**Exercise objective**: Below are records; please write out exactly the lines from the first line through the line containing "Meld je aan voor onze nieuwsbrief! Ontvang", with no pictures.

**Extracted material**:
**********

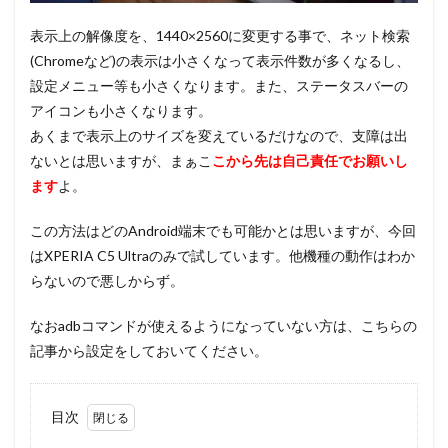
表示上の解像度を、1440×2560に変更する事で、ネット検索
(Chromeなど)の表示は小さくなって表示件数が多くなるし、
設定メニュー等も小さくなります。また、ステータスバーの
アイコンも小さくなります。
あくまで表示上のサイズを変えているだけなので、支障は出
ないとは思いますが、まぁこ
こから先は自己責任でお願いし
ます
よ。
この方法はどのAndroid端末でも可能かとは思いますが、今回
はXPERIA C5 Ultraのみで試しています。他機種の動作はわか
らないので悪しからず。
なおadbコマンドが使えるようになっていない方は、こちらの
記事から設定をしておいてください。
目次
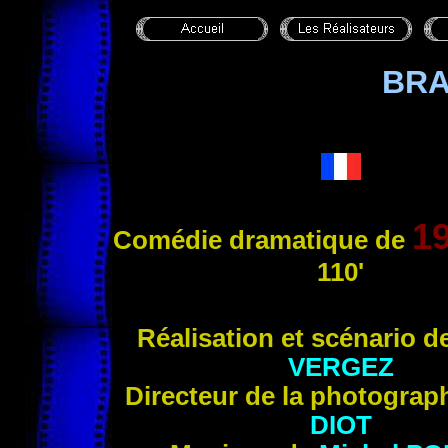
BRA
1
Comédie dramatique de
110'
Réalisation et scéna
rio d
VERGEZ
Directeur de la photograp
DIOT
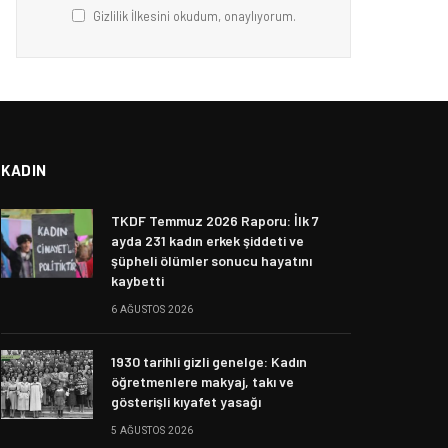
Gizlilik İlkesini okudum, onaylıyorum.
KADIN
TKDF Temmuz 2026 Raporu: İlk 7
ayda 231 kadın erkek şiddeti ve
şüpheli ölümler sonucu hayatını
kaybetti
6 AĞUSTOS 2026
1930 tarihli gizli genelge: Kadın
öğretmenlere makyaj, takı ve
gösterişli kıyafet yasağı
5 AĞUSTOS 2026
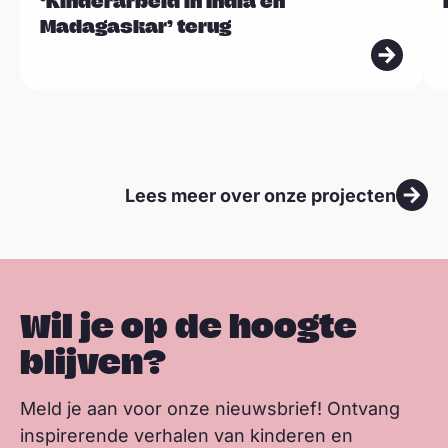
‘Kinderarbeid in India en
s
s
Madagaskar’ terug
m
m
e
e
e
e
r
r
Lees meer over onze projecten
Wil je op de hoogte
blijven?
Meld je aan voor onze nieuwsbrief! Ontvang
inspirerende verhalen van kinderen en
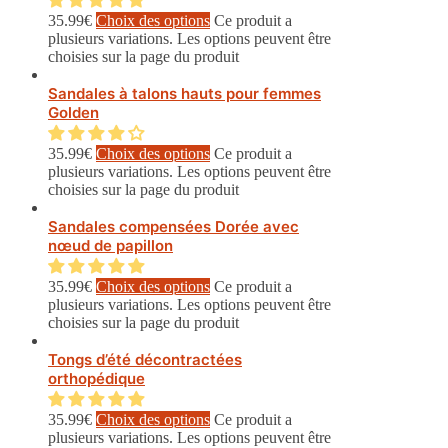
35.99
€
Choix des options
Ce produit a
plusieurs variations. Les options peuvent être
choisies sur la page du produit
Sandales à talons hauts pour femmes
Golden
35.99
€
Choix des options
Ce produit a
plusieurs variations. Les options peuvent être
choisies sur la page du produit
Sandales compensées Dorée avec
nœud de papillon
35.99
€
Choix des options
Ce produit a
plusieurs variations. Les options peuvent être
choisies sur la page du produit
Tongs d’été décontractées
orthopédique
35.99
€
Choix des options
Ce produit a
plusieurs variations. Les options peuvent être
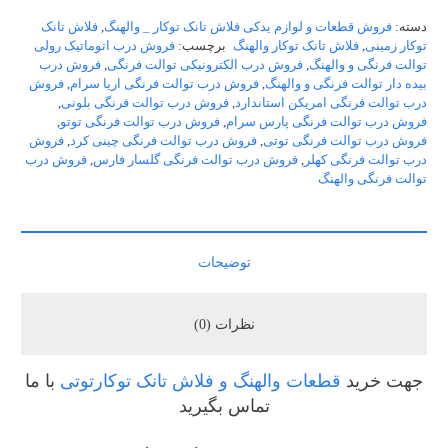
دسته:
فروش قطعات و لوازم یدکی فلاش تانک توکار _ والهنگ
,
فلاش تانک
توکار زمینی
,
فلاش تانک توکار والهنگ
برچسب:
فروش درب اتوماتیک رولی
توالت فرنگی و والهنگ
,
فروش درب الکترونیکی توالت فرنگی
,
فروش درب
بیده دار توالت فرنگی و والهنگ
,
فروش درب توالت فرنگی اریا سرام
,
فروش
درب توالت فرنگی امریکن استاندارد
,
فروش درب توالت فرنگی بلونی
,
فروش درب توالت فرنگی پارس سرام
,
فروش درب توالت فرنگی توتو
,
فروش درب توالت فرنگی توتی
,
فروش درب توالت فرنگی چینی کرد
,
فروش
درب توالت فرنگی کهلر
,
فروش درب توالت فرنگی گلسار فارس
,
فروش درب
توالت فرنگی والهنگ
توضیحات
نظرات (0)
جهت خرید
قطعات والهنگ و فلاش تانک توکارتوتی
با ما
تماس بگیرید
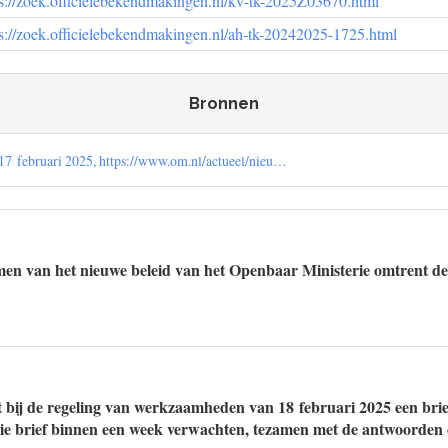
ps://zoek.officielebekendmakingen.nl/kv-tk-2025Z03670.html
ps://zoek.officielebekendmakingen.nl/ah-tk-20242025-1725.html
Bronnen
 17 februari 2025, https://www.om.nl/actueel/nieu…
en van het nieuwe beleid van het Openbaar Ministerie omtrent de
t bij de regeling van werkzaamheden van 18 februari 2025 een bri
ie brief binnen een week verwachten, tezamen met de antwoorden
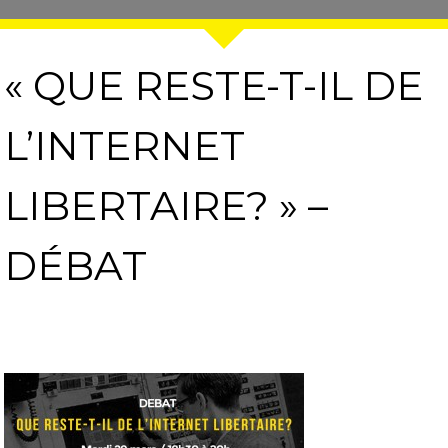
« QUE RESTE-T-IL DE
L’INTERNET
LIBERTAIRE? » –
DÉBAT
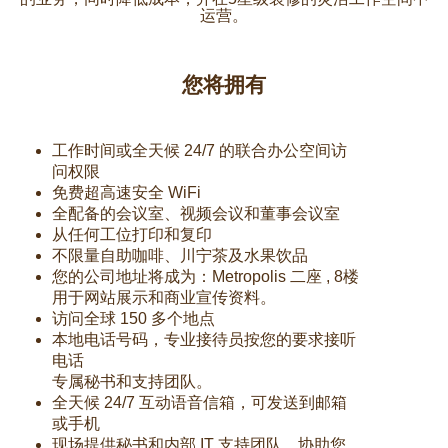
运营。
您将拥有
工作时间或全天候 24/7 的联合办公空间访
问权限
免费超高速安全 WiFi
全配备的会议室、视频会议和董事会议室
从任何工位打印和复印
不限量自助咖啡、川宁茶及水果饮品
您的公司地址将成为：Metropolis 二座 , 8楼
用于网站展示和商业宣传资料。
访问全球 150 多个地点
本地电话号码，专业接待员按您的要求接听
电话
专属秘书和支持团队。
全天候 24/7 互动语音信箱，可发送到邮箱
或手机
现场提供秘书和内部 IT 支持团队，协助您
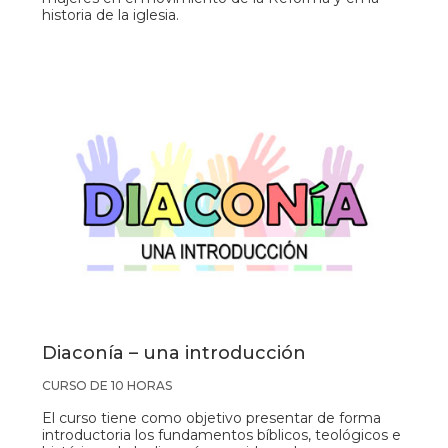
historia de la iglesia.
Diaconía – una introducción
CURSO DE 10 HORAS
El curso tiene como objetivo presentar de forma
introductoria los fundamentos bíblicos, teológicos e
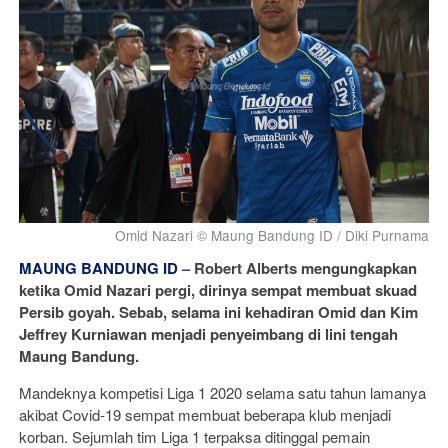
Omid Nazari © Maung Bandung ID / Diki Purnama
MAUNG BANDUNG ID
–
Robert Alberts mengungkapkan
ketika Omid Nazari pergi, dirinya sempat membuat skuad
Persib goyah. Sebab, selama ini kehadiran Omid dan Kim
Jeffrey Kurniawan menjadi penyeimbang di lini tengah
Maung Bandung.
Mandeknya kompetisi Liga 1 2020 selama satu tahun lamanya
akibat Covid-19 sempat membuat beberapa klub menjadi
korban. Sejumlah tim Liga 1 terpaksa ditinggal pemain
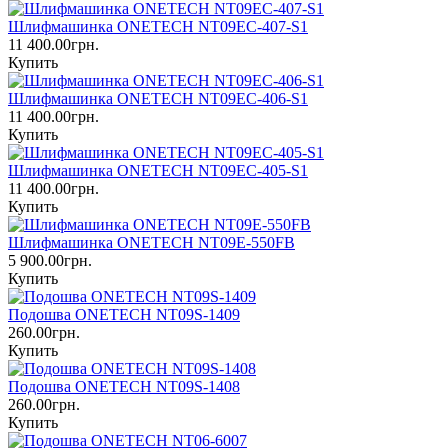
Шлифмашинка ONETECH NT09EC-407-S1
11 400.00грн.
Купить
Шлифмашинка ONETECH NT09EC-406-S1
11 400.00грн.
Купить
Шлифмашинка ONETECH NT09EC-405-S1
11 400.00грн.
Купить
Шлифмашинка ONETECH NT09E-550FB
5 900.00грн.
Купить
Подошва ONETECH NT09S-1409
260.00грн.
Купить
Подошва ONETECH NT09S-1408
260.00грн.
Купить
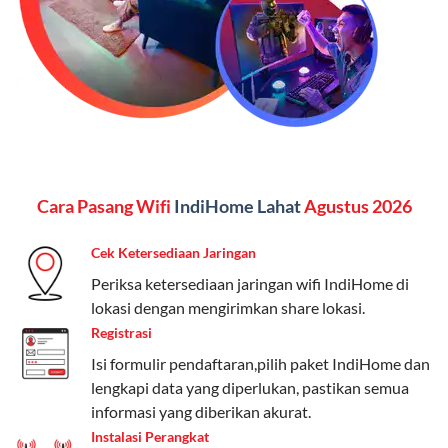
menginginkan internet, komunikasi, dan hiburan
(streaming & TV) dalam satu paket.
Paket Dynamic IP
Harga:
Mulai dari Rp 180.000 hingga Rp 888.000/bulan
Fitur:
Kecepatan internet 10Mbps-300Mbps, kuota
Cara Pasang Wifi
IndiHome Lahat
Agustus 2026
keluarga, nelpon & SMS semua operator, dan akses
Disney+ (untuk paket tertentu).
Cek Ketersediaan Jaringan
Kelebihan:
Cocok untuk pengguna yang membutuhkan
Periksa ketersediaan jaringan wifi IndiHome di
koneksi internet cepat dan stabil dengan fleksibilitas
lokasi dengan mengirimkan share lokasi.
kuota. Pilihan harga bervariasi sesuai kebutuhan.
Registrasi
Isi formulir pendaftaran,pilih paket IndiHome dan
Telkomsel One menyediakan pilihan paket yang
lengkapi data yang diperlukan, pastikan semua
beragam, mulai dari paket hemat hingga premium.
informasi yang diberikan akurat.
Pengguna bisa memilih sesuai kebutuhan, baik untuk
Instalasi Perangkat
internet, komunikasi, atau hiburan.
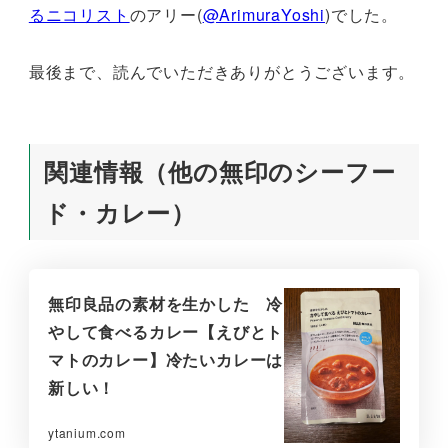
るニコリスト
のアリー(
@ArimuraYoshi
)でした。
最後まで、読んでいただきありがとうございます。
関連情報（他の無印のシーフー
ド・カレー）
無印良品の素材を生かした 冷
やして食べるカレー【えびとト
マトのカレー】冷たいカレーは
新しい！
ytanium.com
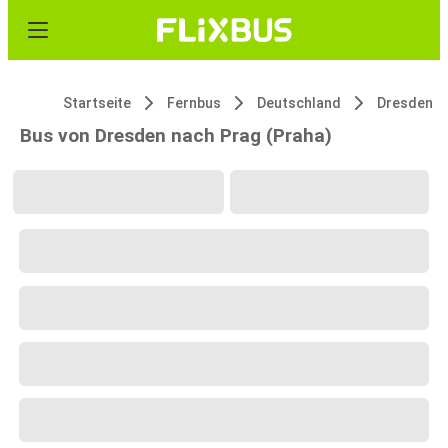
Startseite
Fernbus
Deutschland
Dresden
Bus von Dresden nach Prag (Praha)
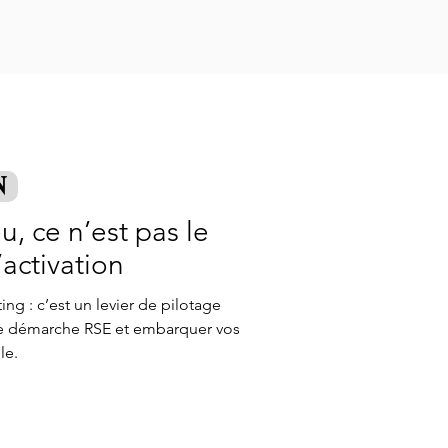
Responsable
N
eu, ce n’est pas le
’activation
ing : c’est un levier de pilotage
tre démarche RSE et embarquer vos
le.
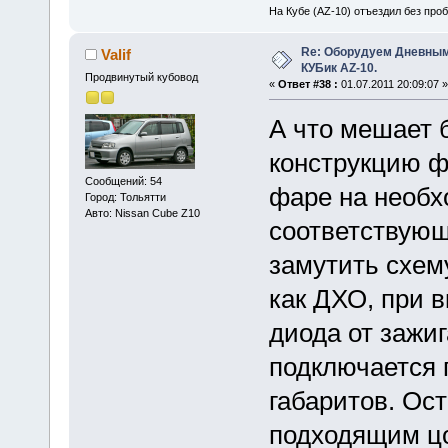
На Кубе (AZ-10) отъездил без проб
Re: Оборудуем Дневны
Valif
КУБик AZ-10.
Продвинутый кубовод
«
Ответ #38 :
01.07.2011 20:09:07 »
А что мешает 
конструкцию ф
Сообщений: 54
фаре на необх
Город: Тольятти
Авто: Nissan Cube Z10
соответствую
замутить схем
как ДХО, при 
диода от зажи
подключается 
габаритов. Ос
подходящим цо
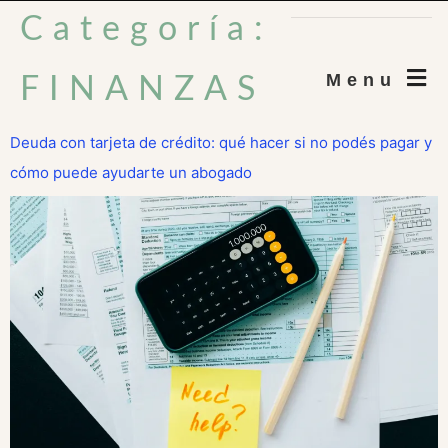
Categoría:
Menu
FINANZAS
Deuda con tarjeta de crédito: qué hacer si no podés pagar y
cómo puede ayudarte un abogado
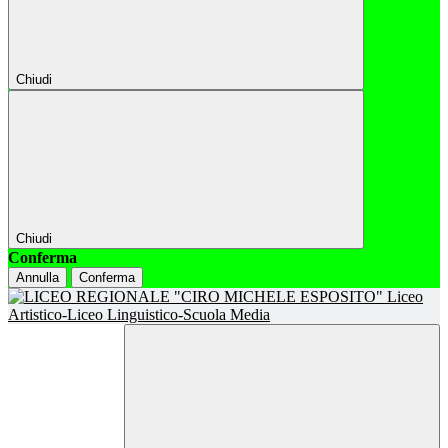
Chiudi
Chiudi
Conferma
Annulla
Conferma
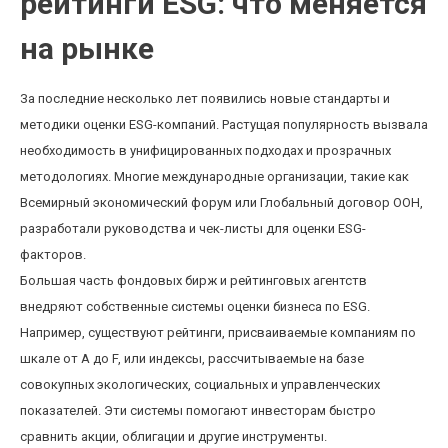
рейтинги ESG: что меняется
на рынке
За последние несколько лет появились новые стандарты и
методики оценки ESG-компаний. Растущая популярность вызвала
необходимость в унифицированных подходах и прозрачных
методологиях. Многие международные организации, такие как
Всемирный экономический форум или Глобальный договор ООН,
разработали руководства и чек-листы для оценки ESG-
факторов.
Большая часть фондовых бирж и рейтинговых агентств
внедряют собственные системы оценки бизнеса по ESG.
Например, существуют рейтинги, присваиваемые компаниям по
шкале от A до F, или индексы, рассчитываемые на базе
совокупных экологических, социальных и управленческих
показателей. Эти системы помогают инвесторам быстро
сравнить акции, облигации и другие инструменты.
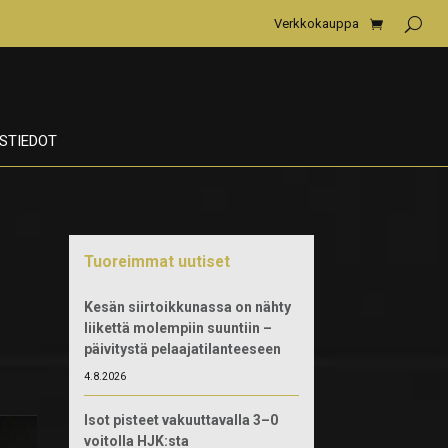
Verkkokauppa
STIEDOT
Tuoreimmat uutiset
Kesän siirtoikkunassa on nähty
liikettä molempiin suuntiin –
päivitystä pelaajatilanteeseen
4.8.2026
Isot pisteet vakuuttavalla 3–0
voitolla HJK:sta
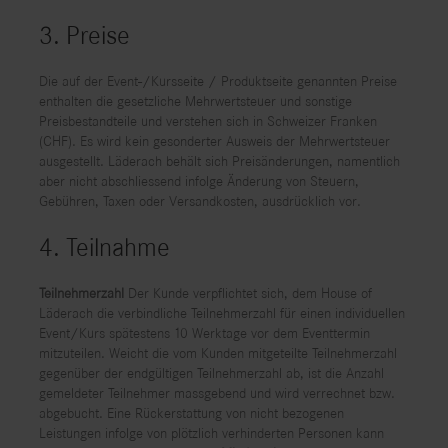
3. Preise
Die auf der Event-/Kursseite / Produktseite genannten Preise
enthalten die gesetzliche Mehrwertsteuer und sonstige
Preisbestandteile und verstehen sich in Schweizer Franken
(CHF). Es wird kein gesonderter Ausweis der Mehrwertsteuer
ausgestellt. Läderach behält sich Preisänderungen, namentlich
aber nicht abschliessend infolge Änderung von Steuern,
Gebühren, Taxen oder Versandkosten, ausdrücklich vor.
4. Teilnahme
Teilnehmerzahl
Der Kunde verpflichtet sich, dem House of
Läderach die verbindliche Teilnehmerzahl für einen individuellen
Event/Kurs spätestens 10 Werktage vor dem Eventtermin
mitzuteilen. Weicht die vom Kunden mitgeteilte Teilnehmerzahl
gegenüber der endgültigen Teilnehmerzahl ab, ist die Anzahl
gemeldeter Teilnehmer massgebend und wird verrechnet bzw.
abgebucht. Eine Rückerstattung von nicht bezogenen
Leistungen infolge von plötzlich verhinderten Personen kann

**********

**Answer**:
表示上の解像度を、1440×2560に変更する事で、ネット検索
(Chromeなど)の表示は小さくなって表示件数が多くなるし、
設定メニュー等も小さくなります。また、ステータスバーの
アイコンも小さくなります。
あくまで表示上のサイズを変えているだけなので、支障は出
ないとは思いますが、まぁこ
こから先は自己責任でお願いし
ます
よ。
この方法はどのAndroid端末でも可能かとは思いますが、今回
はXPERIA C5 Ultraのみで試しています。他機種の動作はわか
らないので悪しからず。
なおadbコマンドが使えるようになっていない方は、こちらの
記事から設定をしておいてください。
目次
BRA
1
Comédie dramatique de
110'
Réalisation et scéna
rio d
VERGEZ
Directeur de la photograp
DIOT
Gizlilik İlkesini okudum, onaylıyorum.
KADIN
TKDF Temmuz 2026 Raporu: İlk 7
ayda 231 kadın erkek şiddeti ve
şüpheli ölümler sonucu hayatını
kaybetti
6 AĞUSTOS 2026
1930 tarihli gizli genelge: Kadın
öğretmenlere makyaj, takı ve
gösterişli kıyafet yasağı
5 AĞUSTOS 2026
‘Kinderarbeid in India en
s
s
Madagaskar’ terug
m
m
e
e
e
e
r
r
Lees meer over onze projecten
Wil je op de hoogte
blijven?
Meld je aan voor onze nieuwsbrief! Ontvang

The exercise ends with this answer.